Under a deal with the U.S. government, Tinian Dynasty casino general manager Tim Blyth agreed to cooperate with the federal investigation and testify at any trials or hearings.
At the same time, Blyth will be made to pay at least $15,000 to be applied toward any civil monetary penalty imposed by the U.S. government.
He will also be barred from working in a financial institution in the United States, to be effective 30 days after the deferred prosecution agreement is approved.
U.S. District Court for the NMI Chief Judge Ramona V. Manglona approved the agreement on Friday.
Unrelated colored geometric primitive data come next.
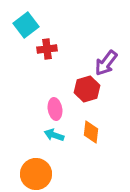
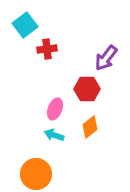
cyan square: moved 1 px left
purple arrow: moved 5 px up
red hexagon: rotated 15 degrees clockwise
pink ellipse: rotated 30 degrees clockwise
orange diamond: moved 1 px left, 5 px up; rotated 45 degrees clockwise
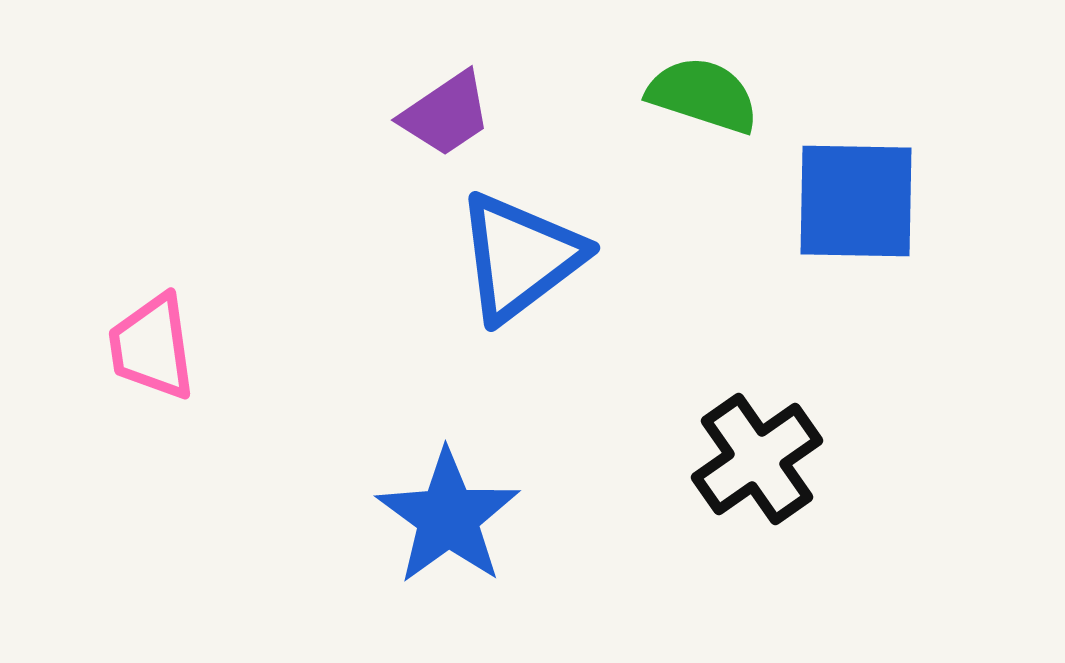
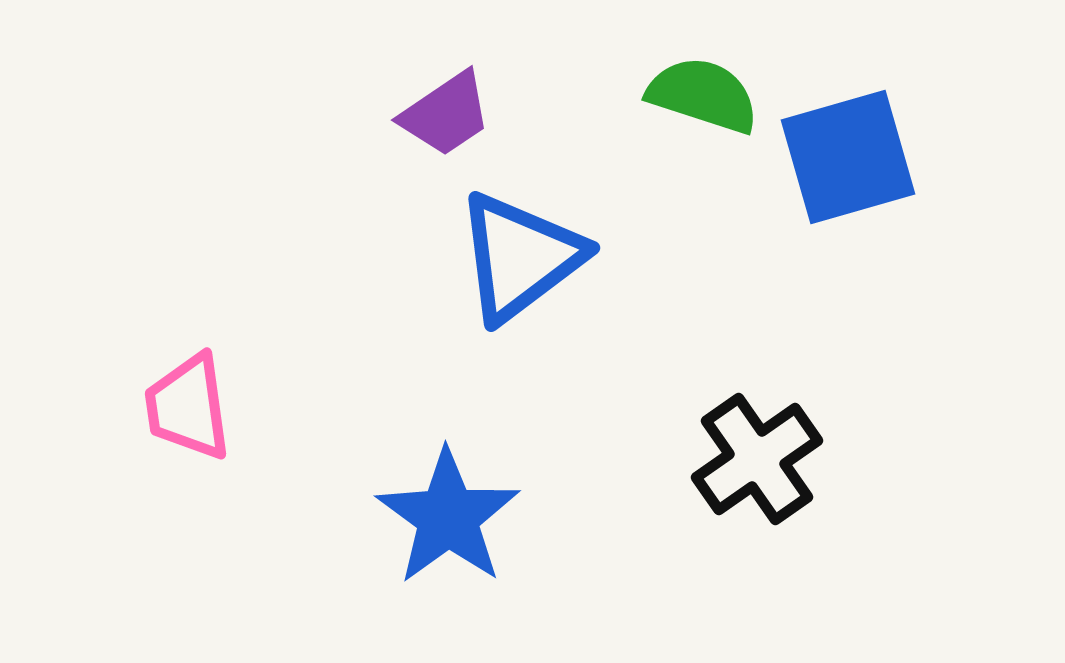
blue square: moved 8 px left, 44 px up; rotated 17 degrees counterclockwise
pink trapezoid: moved 36 px right, 60 px down
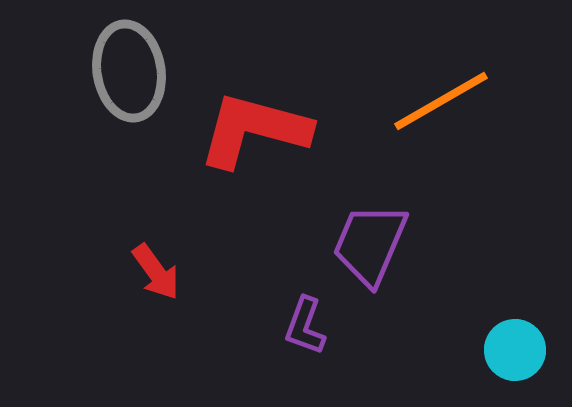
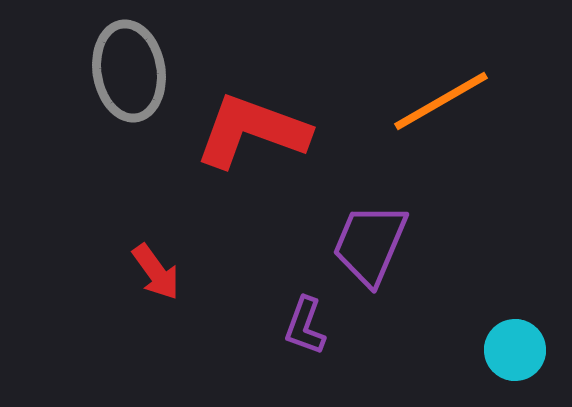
red L-shape: moved 2 px left, 1 px down; rotated 5 degrees clockwise
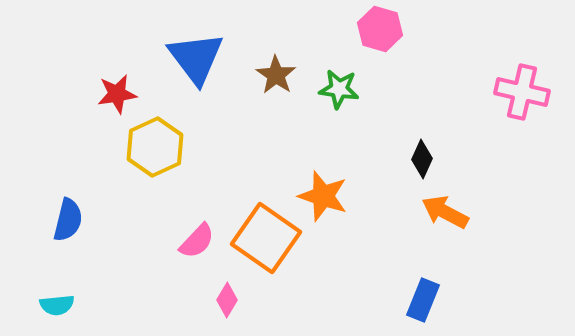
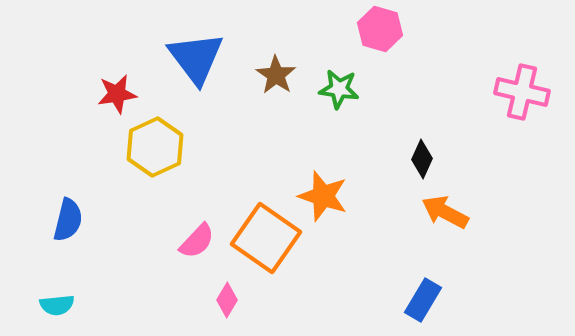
blue rectangle: rotated 9 degrees clockwise
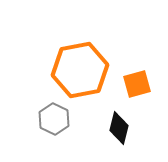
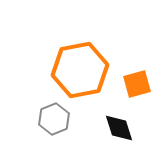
gray hexagon: rotated 12 degrees clockwise
black diamond: rotated 32 degrees counterclockwise
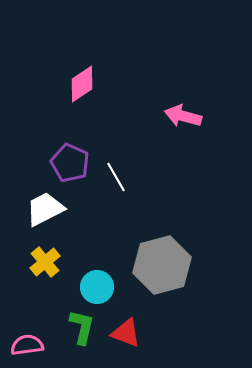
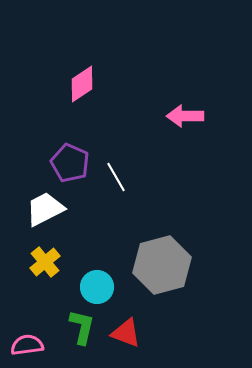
pink arrow: moved 2 px right; rotated 15 degrees counterclockwise
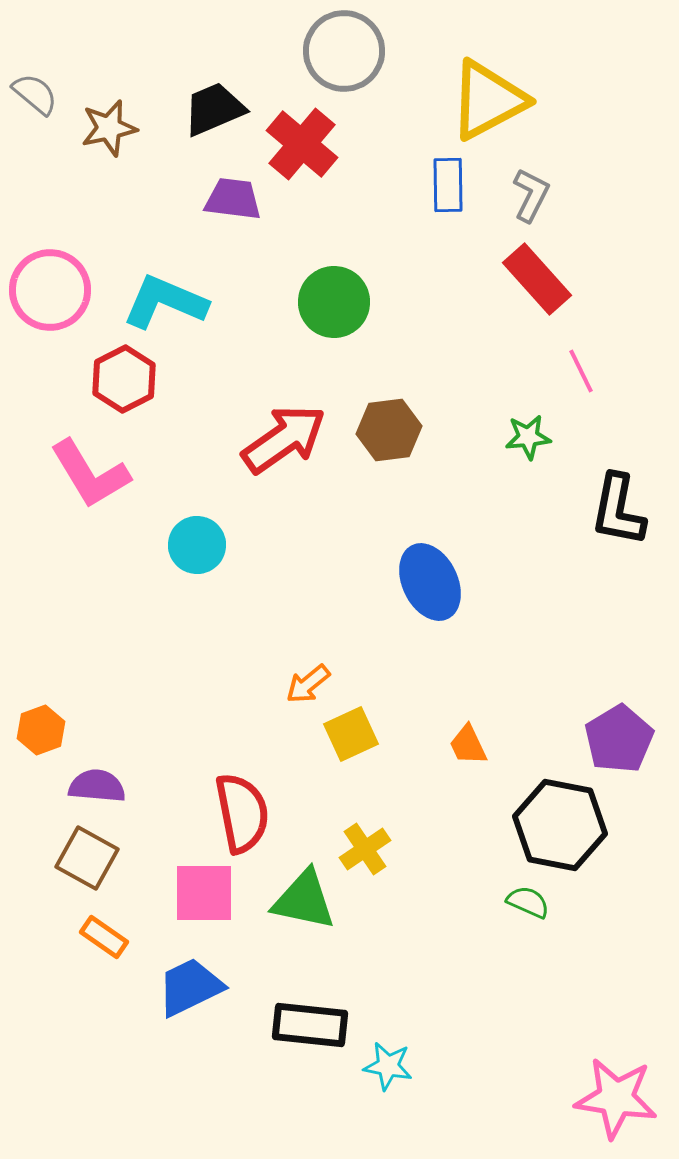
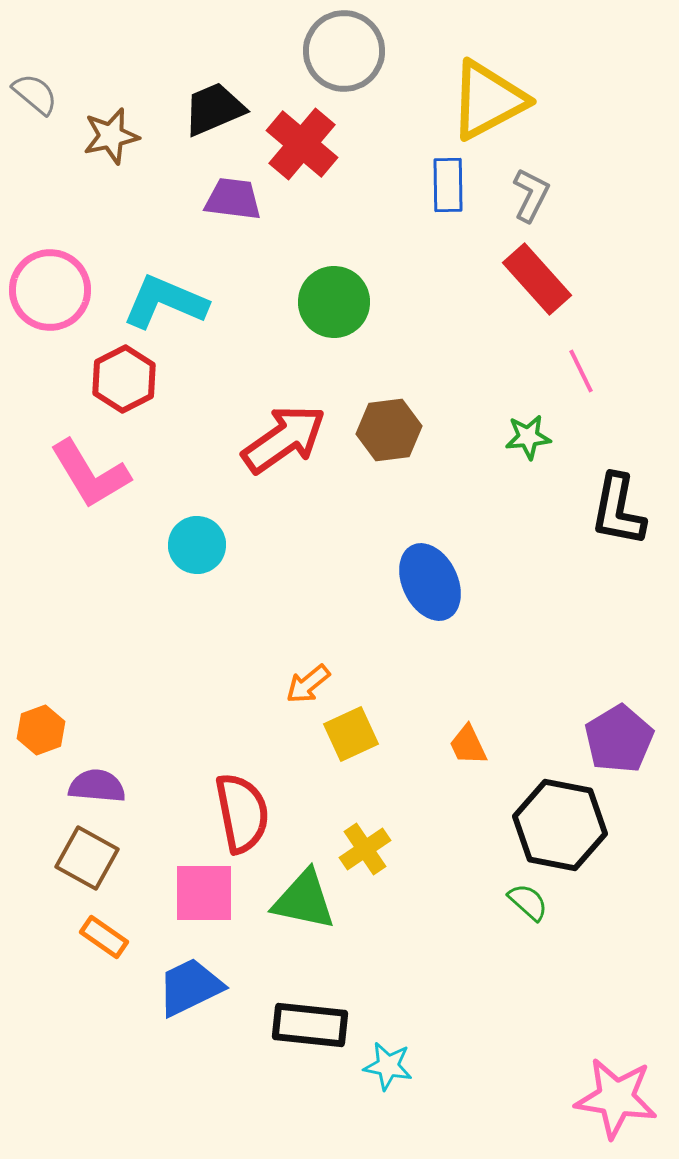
brown star: moved 2 px right, 8 px down
green semicircle: rotated 18 degrees clockwise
As part of the deal, the judge will hold the case against Blyth in abeyance for up to 18 months.
If he meets all the conditions of the agreement, the U.S. government would drop all charges against him.
The information was filed in court on Feb. 7. Manglona unsealed the information on Feb. 10.
The information charged Blyth with conspiracy to cause a financial institution to fail to file a currency transaction report, causing a financial institution to fail to file a suspicious activity report, and failure to maintain an effective anti-money laundering program; aiding and abetting.
The indictment, which was filed on May 9, 2013, charged Blyth, Hong Kong Entertainment (Overseas) Investments, Ltd., which owns Tinian Dynasty; and VIP services manager George Que with one count of conspiracy to cause a financial institution to fail to file a currency transaction report and nine counts of causing a financial institution to fail to file a currency transaction
The defendants allegedly conspired to allow gamblers to conduct transactions involving more than $10,000 without filing with the U.S. government the required paperwork, called Currency Transaction Reports, from September 2009 to the present.
Federal law requires that a CTR be filed with the Internal Revenue Service by financial institutions, including casinos, for any cash transaction over $10,000.